If you want to do full fine tuning model, use "fine_tune.py" instead of "train_network.py"

BootsofLagrangian avatar Sep 16 '23 05:09 BootsofLagrangian

what is the setup for two machines on the same network? I am failing to get that part setup, my second machine seems to be right, but the main one I have no idea what to place on the ip and port because when I run a training it says the port is already on use (by the kohya ui itself running on main)

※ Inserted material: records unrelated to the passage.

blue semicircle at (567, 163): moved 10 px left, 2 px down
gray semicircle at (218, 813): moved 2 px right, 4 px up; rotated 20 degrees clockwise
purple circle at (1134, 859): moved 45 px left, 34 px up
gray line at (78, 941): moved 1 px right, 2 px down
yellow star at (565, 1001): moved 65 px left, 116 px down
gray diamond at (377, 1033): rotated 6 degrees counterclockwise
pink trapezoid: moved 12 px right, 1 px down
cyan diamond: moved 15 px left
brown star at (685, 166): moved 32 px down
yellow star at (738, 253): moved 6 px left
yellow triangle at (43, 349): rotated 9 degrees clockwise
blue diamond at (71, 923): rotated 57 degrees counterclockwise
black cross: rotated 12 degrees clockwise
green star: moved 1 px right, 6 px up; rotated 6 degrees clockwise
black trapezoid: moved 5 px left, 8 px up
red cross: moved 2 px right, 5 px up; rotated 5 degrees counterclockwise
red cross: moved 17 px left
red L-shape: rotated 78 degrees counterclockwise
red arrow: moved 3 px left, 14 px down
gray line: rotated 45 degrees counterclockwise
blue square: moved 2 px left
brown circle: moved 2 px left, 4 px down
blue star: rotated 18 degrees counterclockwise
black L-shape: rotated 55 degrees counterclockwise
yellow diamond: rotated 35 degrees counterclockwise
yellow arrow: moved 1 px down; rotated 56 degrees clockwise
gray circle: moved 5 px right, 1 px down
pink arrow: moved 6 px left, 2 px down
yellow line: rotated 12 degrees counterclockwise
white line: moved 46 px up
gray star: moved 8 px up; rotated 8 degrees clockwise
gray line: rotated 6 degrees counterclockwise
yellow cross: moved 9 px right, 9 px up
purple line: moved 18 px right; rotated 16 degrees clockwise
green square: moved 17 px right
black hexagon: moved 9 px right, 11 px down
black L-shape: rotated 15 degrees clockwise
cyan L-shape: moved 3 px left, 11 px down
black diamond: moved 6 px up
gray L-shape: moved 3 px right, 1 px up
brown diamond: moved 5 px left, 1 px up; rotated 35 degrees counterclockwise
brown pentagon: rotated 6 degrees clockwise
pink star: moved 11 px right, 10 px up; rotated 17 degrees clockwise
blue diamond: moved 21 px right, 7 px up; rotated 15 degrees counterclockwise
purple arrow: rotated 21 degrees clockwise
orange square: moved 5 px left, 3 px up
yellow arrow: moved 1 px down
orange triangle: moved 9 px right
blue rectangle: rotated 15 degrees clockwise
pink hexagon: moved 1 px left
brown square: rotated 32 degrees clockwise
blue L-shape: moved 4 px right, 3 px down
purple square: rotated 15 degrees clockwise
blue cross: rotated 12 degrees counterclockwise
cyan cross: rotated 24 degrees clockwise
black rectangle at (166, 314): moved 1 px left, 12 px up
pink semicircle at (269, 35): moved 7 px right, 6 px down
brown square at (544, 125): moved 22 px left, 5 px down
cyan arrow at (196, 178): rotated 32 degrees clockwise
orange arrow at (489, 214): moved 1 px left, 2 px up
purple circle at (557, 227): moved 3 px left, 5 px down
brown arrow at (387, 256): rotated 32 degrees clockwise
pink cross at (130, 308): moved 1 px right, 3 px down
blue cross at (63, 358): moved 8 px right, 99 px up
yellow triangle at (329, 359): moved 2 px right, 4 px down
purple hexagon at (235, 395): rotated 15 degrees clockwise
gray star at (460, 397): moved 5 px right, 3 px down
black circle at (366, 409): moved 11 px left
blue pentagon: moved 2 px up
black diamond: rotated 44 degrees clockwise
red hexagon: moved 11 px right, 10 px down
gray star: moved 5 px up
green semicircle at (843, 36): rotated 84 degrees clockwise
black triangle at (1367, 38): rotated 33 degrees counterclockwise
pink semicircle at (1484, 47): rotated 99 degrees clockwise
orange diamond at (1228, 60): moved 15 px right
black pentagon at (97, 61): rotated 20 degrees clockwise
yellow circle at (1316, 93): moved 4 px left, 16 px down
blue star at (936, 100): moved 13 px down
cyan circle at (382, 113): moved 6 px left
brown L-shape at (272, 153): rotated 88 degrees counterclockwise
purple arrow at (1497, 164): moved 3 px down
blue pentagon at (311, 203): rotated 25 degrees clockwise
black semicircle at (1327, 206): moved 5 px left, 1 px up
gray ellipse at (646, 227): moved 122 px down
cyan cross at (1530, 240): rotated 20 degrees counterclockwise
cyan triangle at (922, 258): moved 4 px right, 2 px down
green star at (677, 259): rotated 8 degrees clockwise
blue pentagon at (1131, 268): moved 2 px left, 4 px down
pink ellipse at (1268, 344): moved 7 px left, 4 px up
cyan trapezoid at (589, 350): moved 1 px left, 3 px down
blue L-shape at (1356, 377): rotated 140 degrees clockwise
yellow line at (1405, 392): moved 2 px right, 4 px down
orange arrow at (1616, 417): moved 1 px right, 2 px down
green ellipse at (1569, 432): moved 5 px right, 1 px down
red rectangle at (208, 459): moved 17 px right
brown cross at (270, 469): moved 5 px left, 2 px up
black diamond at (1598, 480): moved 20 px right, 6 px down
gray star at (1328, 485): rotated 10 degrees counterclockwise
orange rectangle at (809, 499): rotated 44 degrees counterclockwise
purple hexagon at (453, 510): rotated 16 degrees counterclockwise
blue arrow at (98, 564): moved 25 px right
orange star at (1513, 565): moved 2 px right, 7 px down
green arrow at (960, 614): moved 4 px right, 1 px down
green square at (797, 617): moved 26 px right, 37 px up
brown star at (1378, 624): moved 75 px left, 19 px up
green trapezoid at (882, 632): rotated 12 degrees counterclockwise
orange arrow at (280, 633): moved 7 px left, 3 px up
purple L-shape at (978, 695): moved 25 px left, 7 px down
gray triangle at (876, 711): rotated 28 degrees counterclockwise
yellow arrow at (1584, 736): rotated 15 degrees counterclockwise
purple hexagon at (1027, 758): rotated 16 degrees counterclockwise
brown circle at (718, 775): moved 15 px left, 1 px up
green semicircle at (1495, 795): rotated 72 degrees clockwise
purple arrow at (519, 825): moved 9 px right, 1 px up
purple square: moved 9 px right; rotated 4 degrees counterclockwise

Charmandrigo avatar Jan 13 '24 00:01 Charmandrigo

@Charmandrigo Sorry for that I have only experience of one machine training. But I think accelerate support multi-machine training. If you run accelerate config, you can find options for multi-machine training for DDP. And from now, kohya's sd-scripts supports only DDP, not ZeRO or FSDP.

BootsofLagrangian avatar Jan 30 '24 11:01 BootsofLagrangian

@BootsofLagrangian Your 4 GPUs are from the same brand? Do you know if it's possible to use AMD alonside NVIDIA?

filipemeneses avatar May 28 '25 14:05 filipemeneses

@BootsofLagrangian Your 4 GPUs are from the same brand? Do you know if it's possible to use AMD alonside NVIDIA?

Yes, 4x RTX3090. Heterogeneous device training is a really challenge topic, it is not recommand for consumer level.

BootsofLagrangian avatar May 29 '25 00:05 BootsofLagrangian